Multiple Sclerosis (MS) is an autoimmune disease where the immune system attacks the myelin sheath covering nerve fibers. This damage disrupts communication between the brain and the body, leading to neurological symptoms. Walking difficulties are common, affecting up to 80% of people with MS, but the ability to walk varies significantly. Many individuals maintain mobility by adopting modifications and utilizing treatments to manage symptoms.
How MS Affects Gait and Balance
Lesions caused by MS in the brain and spinal cord impair the neurological pathways responsible for coordinated movement and balance. This disruption compromises the normal walking pattern, or gait. Individuals often experience decreased walking speed, reduced stride length, and increased time spent with both feet on the ground (double-stance interval).
MS-related fatigue is a profound lack of energy not proportional to recent activity. This debilitating fatigue drains the energy needed for walking, requiring the brain to exert more effort for simple motor tasks.
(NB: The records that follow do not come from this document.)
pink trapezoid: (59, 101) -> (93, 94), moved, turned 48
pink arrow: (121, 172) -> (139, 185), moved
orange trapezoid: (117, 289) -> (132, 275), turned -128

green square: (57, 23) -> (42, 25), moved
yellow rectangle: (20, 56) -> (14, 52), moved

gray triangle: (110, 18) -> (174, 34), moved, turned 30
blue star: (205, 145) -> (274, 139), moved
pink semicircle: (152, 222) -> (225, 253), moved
Spasticity, characterized by muscle stiffness and involuntary tightness, particularly in the leg muscles, interferes with smooth walking motion. This constant tension reduces the range of motion in joints, forcing an altered gait pattern. Stiffness also increases the energy cost of walking, worsening fatigue.
Damage to sensory nerves, especially those involved in proprioception, impairs the body’s awareness of limb position without visual input. This sensory loss contributes to ataxia, an unsteady, uncoordinated movement leading to a staggering gait. Weakness in ankle muscles can cause foot drop, where the toes drag or the leg must be lifted high to avoid tripping.
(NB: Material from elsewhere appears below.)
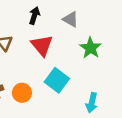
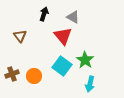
red triangle: (42, 45) -> (63, 36), moved
green star: (90, 48) -> (85, 60), moved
Non-Pharmaceutical Strategies for Mobility
Active rehabilitation is crucial for managing MS mobility issues, focusing on maintaining function and conserving energy. Physical Therapy (PT) strengthens muscle groups and improves balance through gait training. Therapists often use vestibular exercises that intentionally challenge balance to help the body adapt and improve stability.
Occupational Therapy (OT) focuses on modifying daily activities to reduce overall energy expenditure. The OT helps patients prioritize tasks, pace themselves, and adjust body mechanics for efficiency, which is vital for managing chronic fatigue. Simple adaptations, such as sitting while performing household tasks, conserve energy needed for walking later.
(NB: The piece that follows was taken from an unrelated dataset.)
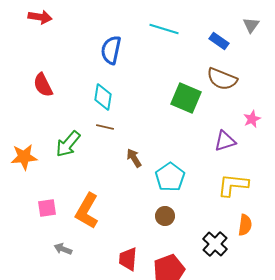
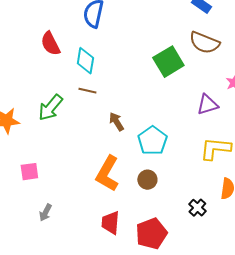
red semicircle: (43, 85) -> (50, 44), moved
green square: (186, 98) -> (168, 62), turned 36
orange L-shape: (87, 211) -> (107, 174), moved
black cross: (215, 244) -> (197, 208), size x0.7
gray arrow: (63, 249) -> (45, 213), turned -84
Regular, tailored exercise prevents deconditioning, which exacerbates weakness and fatigue. Low-impact activities like aquatic therapy are beneficial because water supports the body and helps regulate core temperature, preventing heat-induced symptom worsening. Light resistance training and stretching maintain muscle strength and flexibility, promoting a more efficient walking pattern.
Assistive Devices and Environmental Adaptations
External aids provide immediate support for walking and reduce the risk of falls. A cane offers stability for mild balance issues or unilateral weakness. For greater weakness or coordination problems, a rollator or walker provides a wider base of support. Using these devices is a practical strategy for saving energy and remaining active longer.
Ankle-Foot Orthoses (AFOs) are external braces worn to manage foot drop by keeping the foot neutral. This mechanical support prevents the toe from dragging during walking, making the gait safer and more energy-efficient. Functional Electrical Stimulation (FES) is an alternative that uses electrical pulses to stimulate nerves controlling the foot-lifting muscles, often resulting in a more natural gait.
Simple modifications to the home environment support safe walking and prevent accidents. Adaptations include removing tripping hazards like loose rugs or clutter to ensure clear pathways. Installing grab bars in the bathroom and along stairs provides support and leverage, helping conserve energy and increase independence.
Medications Targeting Gait Impairment
Pharmaceutical treatments manage specific symptoms that interfere with walking ability. The drug dalfampridine is a medication used to improve walking function in people with MS. This potassium channel blocker strengthens electrical signals traveling along nerve fibers damaged by demyelination in the CNS.
Clinical trials indicate that dalfampridine can increase walking speed by an average of about 25% in individuals who respond to the treatment. This symptomatic therapy is often used alongside other disease-modifying agents. Muscle relaxants, such as baclofen, reduce severe spasticity, which indirectly improves gait by lessening muscle tightness and stiffness.